CGRP therapies have proved more effective in clinical practice than in trials, though adverse events (AEs) and discontinuations are more common. There is potential for both rapid and delayed responses, and there appear to be additive and synergistic effects between CGRP therapies and other preventive treatments such as botulinum toxin.
These were the main conclusions drawn by Professor David Dodick, from the Mayo Clinic, Phoenix, Arizona, USA, during the Migraine Trust Lecture 2020, CGRP therapies: what I have learned since launch.
“Efficacy seems to outperform what has been seen in clinical trials, even though we are seeing a more treatment resistant population, often on multiple medications and with multiple comorbidities that would have excluded them from clinical trials,” said Professor Dodick. “Of course, we can be more flexible than in trials and are combining treatment with lifestyle modifications and other medications and interventions but it does appear that we are seeing greater efficacy in practice.”
He reported that clinicians are seeing ‘pure responders’ who respond so well to CGRP therapies that they need infrequent or even no further injections over prolonged periods, and ‘pure non-responders’ who get no benefit at all. He discussed real world data showing that 30-35% of patients discontinue therapy due to lack of response. In small case series, up to 8-12% have discontinued treatment due to AEs, compared to approximately 2.5% in clinical trials, and it it is unclear if this is related to more severely affected populations and greater prevalence of comorbidities in clinical practice.
Professor Dodick drew attention to Food and Drug Administration (FDA) label changes for erenumab since launch as a result of emerging data showing new or exacerbated hypertension, generally within the first week of treatment and after the first dose. He explained that more research is needed to find out if this is an effect related to blocking the CGRP receptor or ligands.
“We also need to learn a lot more about who’s at risk of the hypertensive response and how best to monitor for it,” he added.
In addition, Professor Dodick referred to FDA label updates for erenumab related to warnings about hypersensitivity and serious complications of constipation.
“We knew that constipation was a bit of an issue with erenumab because it occurred in up to 3% of patients in clinical trials but we didn’t quite recognise that in some patients this might be severe,” he said.
Turning to types of response, Professor Dodick explained that clinicians are seeing both rapid and delayed responses to CGRP therapies, with some patients not responding until the second or third month of treatment, together with similar cumulative benefits over time as previously seen with other preventive agents. Additive or synergistic effects are seen with CGRP therapies and other preventive agents, including botulinum toxin, and ‘wearing off’ effects of CGRP therapies are seen in patients before their next dose is due – something that Professor Dodick said he would not have expected from pharmacokinetic studies. However, he advised against stopping treatment because of ‘wearing off’ effects.

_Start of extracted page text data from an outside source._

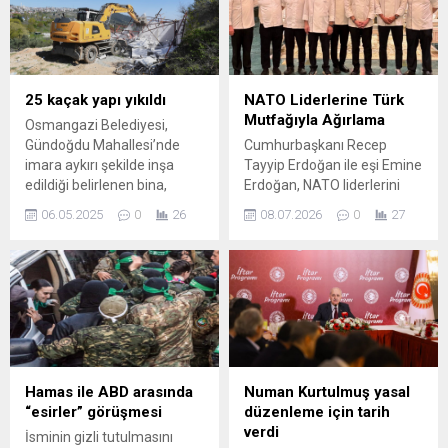
sonucunu doğurmması
deneyiminizi iyileştirin.
gerektiğini
bildirdi. Bakanlık,"İsrail’in
Gazze’de açlık ve bulaşıcı
hastalıkları Filistin halkına
25 kaçak yapı yıkıldı
NATO Liderlerine Türk
karşı bir silah olarak
Mutfağıyla Ağırlama
Osmangazi Belediyesi,
kullanması uluslararası
Gündoğdu Mahallesi’nde
Cumhurbaşkanı Recep
toplumun dikkatinden
imara aykırı şekilde inşa
Tayyip Erdoğan ile eşi Emine
kaçmamalıdır" dedi.
edildiği belirlenen bina,
Erdoğan, NATO liderlerini
inşaat temeli ve çevre
Cumhurbaşkanlığı Ana
06.05.2025
0
26
08.07.2026
0
27
duvarı olmak üzere 25
Binası merdivenlerinde
kaçak yapının yıkımını
karşıladı. Karşılama sonrası
gerçekleştirdi. Osmangazi
liderler ve eşleriyle fotoğraf
Belediyesi, kaçak
çekimi yapıldı, ardından
yapılaşmaya karşı
resmi yemeğe geçildi.
mücadelesini kararlılıkla
Sunulan menü, Türkiye’nin
sürdürüyor. Planlı ve modern
farklı yöresel tatlarını
bir şehir inşa etmek için
vurgulayacak şekilde
çaba harcayan Osmangazi
hazırlandı ve konukların
Hamas ile ABD arasında
Numan Kurtulmuş yasal
Belediyesi, Gündoğdu
beğenisine sunuldu.
“esirler” görüşmesi
düzenleme için tarih
Mahallesi’nde imara aykırı
Menüde öne çıkan lezzetler
verdi
İsminin gizli tutulmasını
şekilde inşa edildiği...
Başlangıçta, Trabzon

“We don’t know whether there is true tachyphylaxis or if a patient is having a bad month or two for reasons that are unclear. But I wouldn’t suggesting discontinuing any of these antibodies if patients previously had a good sustained response and they just happen to have had a bad month,” he said.
On the potential of switching, he reported that all the specialist clinicians in his own area reported successful switching of patients between CGRP therapies following an inadequate response to initial treatment.
“Overall, experience of CGRP therapies since launch shows that there appears to be a reduction in severity and frequency of migraine attacks and an improved response to acute medication, including gepants, triptans and non specific analgesics. Hopefully, there are controlled trials underway right now that will also demonstrate whether there is a reduction in intensity and duration of individual attacks,” concluded Professor Dodick.